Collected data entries
⁂
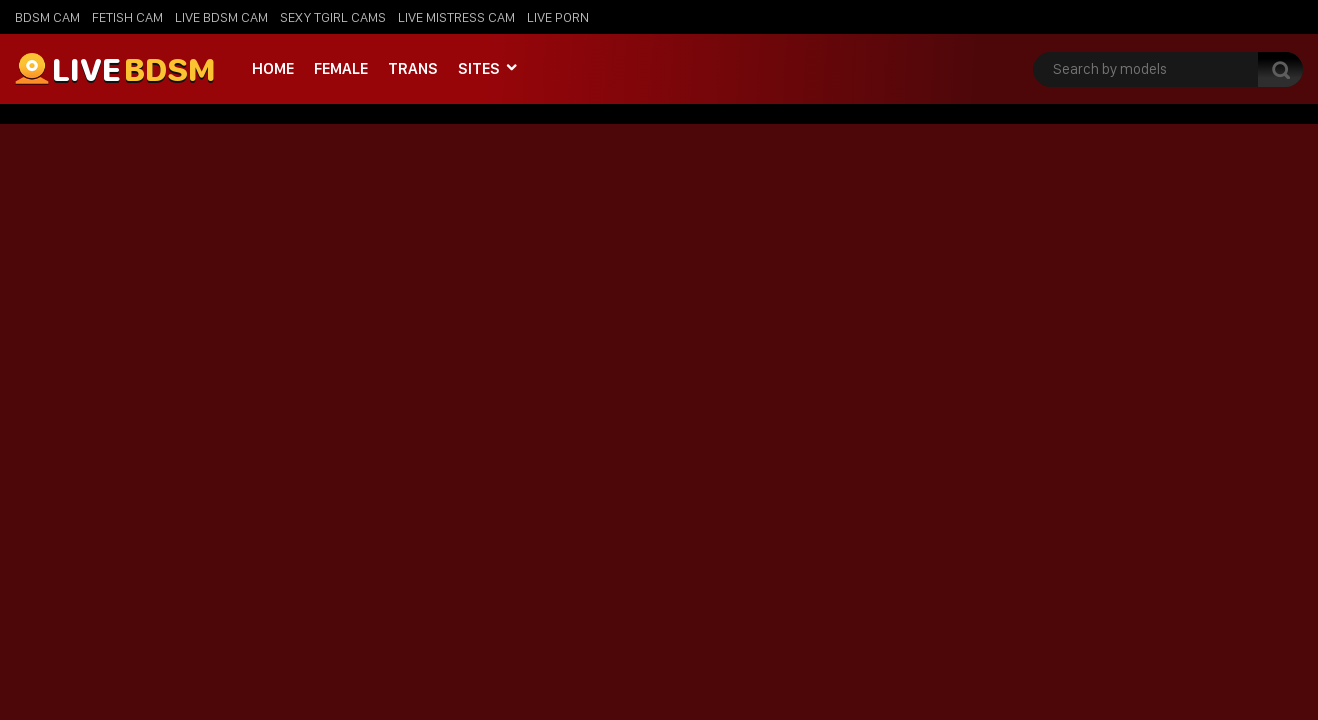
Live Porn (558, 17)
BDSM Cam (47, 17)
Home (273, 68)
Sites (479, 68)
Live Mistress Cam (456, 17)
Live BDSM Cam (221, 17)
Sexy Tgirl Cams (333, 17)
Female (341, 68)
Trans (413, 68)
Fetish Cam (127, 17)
⁂
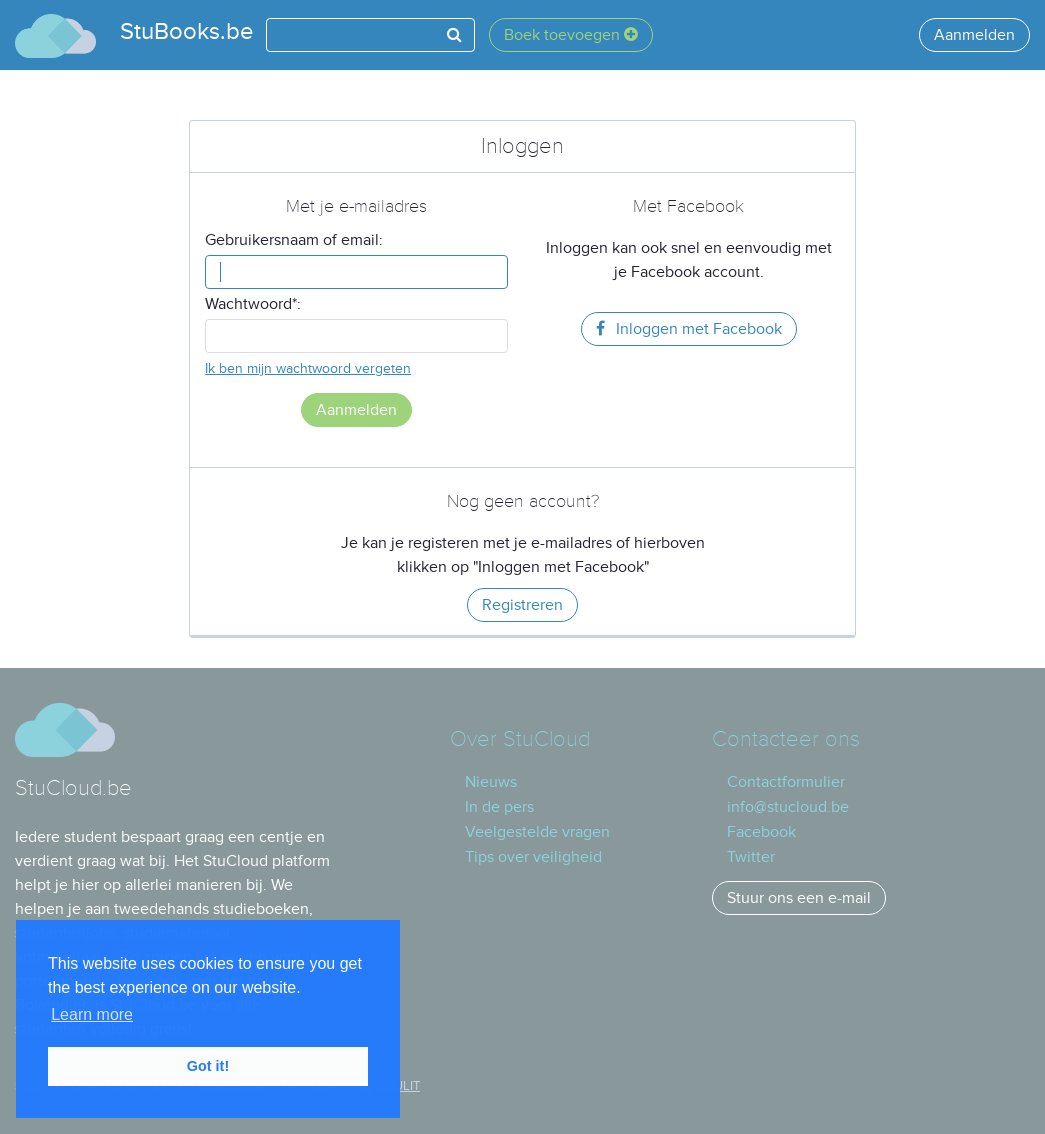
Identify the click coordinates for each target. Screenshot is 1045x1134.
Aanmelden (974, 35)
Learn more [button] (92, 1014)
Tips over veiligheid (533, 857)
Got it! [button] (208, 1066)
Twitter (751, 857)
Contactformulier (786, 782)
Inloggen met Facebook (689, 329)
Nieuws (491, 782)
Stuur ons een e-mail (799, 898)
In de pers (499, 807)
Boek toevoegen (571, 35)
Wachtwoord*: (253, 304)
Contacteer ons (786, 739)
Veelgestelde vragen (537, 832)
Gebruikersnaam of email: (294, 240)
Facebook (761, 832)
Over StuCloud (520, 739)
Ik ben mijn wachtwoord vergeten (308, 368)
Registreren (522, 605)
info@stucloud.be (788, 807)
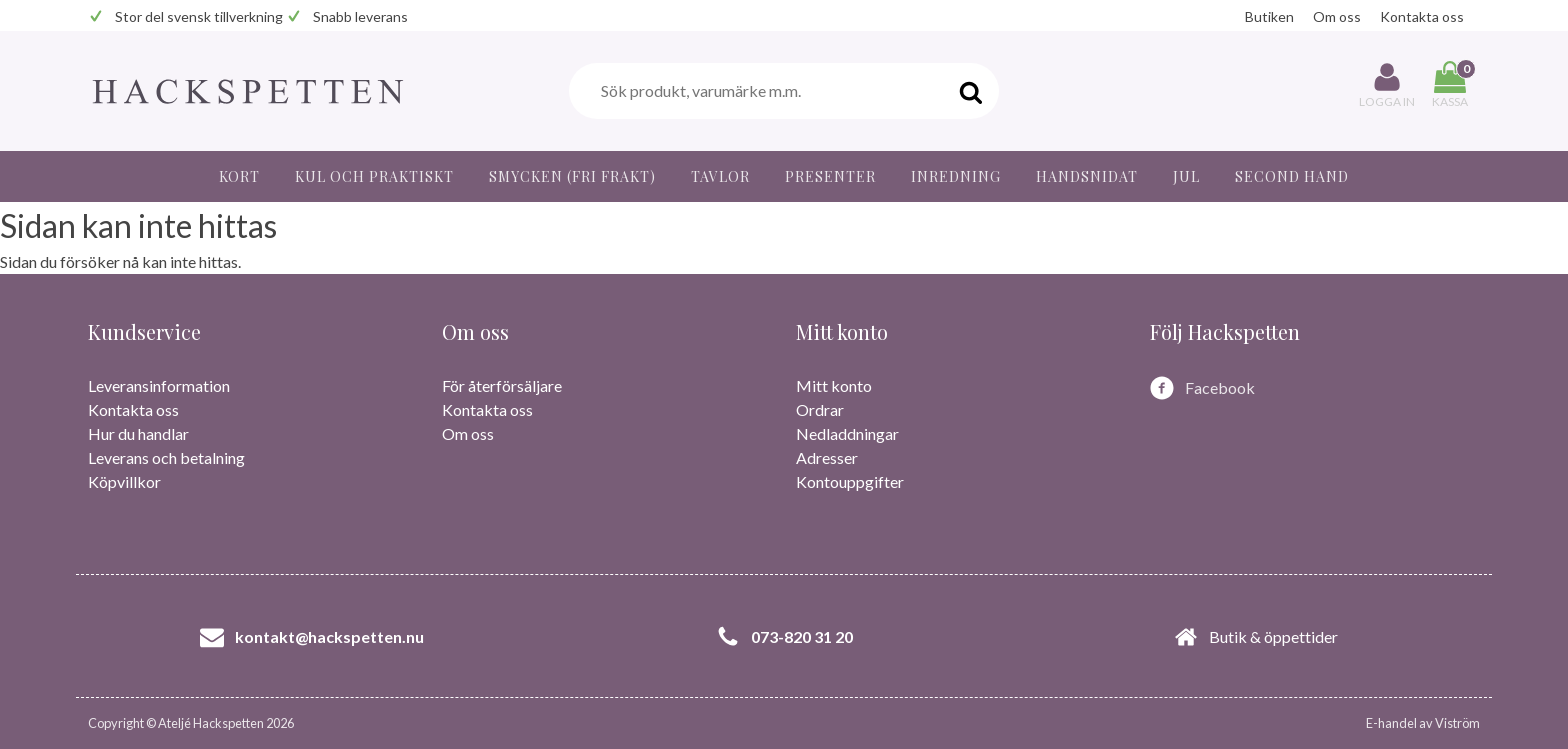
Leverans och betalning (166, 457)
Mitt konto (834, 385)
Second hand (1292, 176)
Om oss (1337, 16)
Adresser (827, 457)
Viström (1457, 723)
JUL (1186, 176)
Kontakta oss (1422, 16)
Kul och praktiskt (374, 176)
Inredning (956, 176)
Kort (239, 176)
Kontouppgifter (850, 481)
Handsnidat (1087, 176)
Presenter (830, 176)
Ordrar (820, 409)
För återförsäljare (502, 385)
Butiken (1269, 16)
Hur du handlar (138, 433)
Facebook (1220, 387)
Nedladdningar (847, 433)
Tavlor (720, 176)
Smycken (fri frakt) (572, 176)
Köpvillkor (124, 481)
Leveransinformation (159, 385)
⁂
What is being asked – Going by the data above, the answer is exactly the lines from the one holding "Registreren (522, 605)" to the one holding "Leveransinformation (159, 385)", both kept, with the pictures left out.

Result below –
Registreren (522, 605)
info@stucloud.be (788, 807)
Leverans och betalning (166, 457)
Mitt konto (834, 385)
Second hand (1292, 176)
Om oss (1337, 16)
Adresser (827, 457)
Viström (1457, 723)
JUL (1186, 176)
Kontakta oss (1422, 16)
Kul och praktiskt (374, 176)
Inredning (956, 176)
Kort (239, 176)
Kontouppgifter (850, 481)
Handsnidat (1087, 176)
Presenter (830, 176)
Ordrar (820, 409)
För återförsäljare (502, 385)
Butiken (1269, 16)
Hur du handlar (138, 433)
Facebook (1220, 387)
Nedladdningar (847, 433)
Tavlor (720, 176)
Smycken (fri frakt) (572, 176)
Köpvillkor (124, 481)
Leveransinformation (159, 385)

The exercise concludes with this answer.